> **WHAT IS REQUIRED**
Where the word "Dünyanın" shows up in the entries below, please copy the whole line.

> **EXTRACTED MATERIAL**
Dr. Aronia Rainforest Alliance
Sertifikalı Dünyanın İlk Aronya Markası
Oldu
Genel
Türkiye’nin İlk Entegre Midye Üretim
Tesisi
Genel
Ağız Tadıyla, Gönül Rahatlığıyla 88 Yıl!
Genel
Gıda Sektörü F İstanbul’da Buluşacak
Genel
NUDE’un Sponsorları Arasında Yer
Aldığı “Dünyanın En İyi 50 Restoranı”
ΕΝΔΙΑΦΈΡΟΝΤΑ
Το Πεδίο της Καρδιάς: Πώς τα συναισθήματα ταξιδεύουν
--
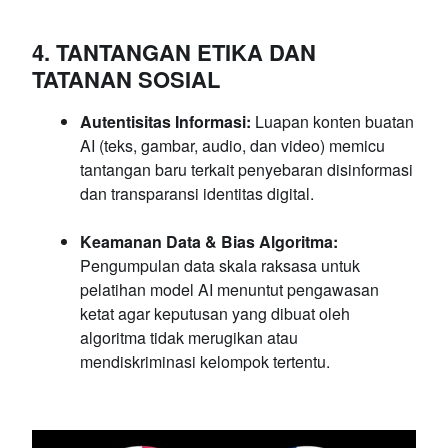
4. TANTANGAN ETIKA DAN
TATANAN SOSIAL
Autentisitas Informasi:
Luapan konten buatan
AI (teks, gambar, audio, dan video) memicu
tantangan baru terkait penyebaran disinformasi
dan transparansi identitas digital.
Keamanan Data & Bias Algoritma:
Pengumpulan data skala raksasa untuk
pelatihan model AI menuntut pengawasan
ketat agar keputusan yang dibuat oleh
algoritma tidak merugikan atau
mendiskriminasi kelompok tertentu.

> **TASK RESPONSE**
Sertifikalı Dünyanın İlk Aronya Markası
Aldığı “Dünyanın En İyi 50 Restoranı”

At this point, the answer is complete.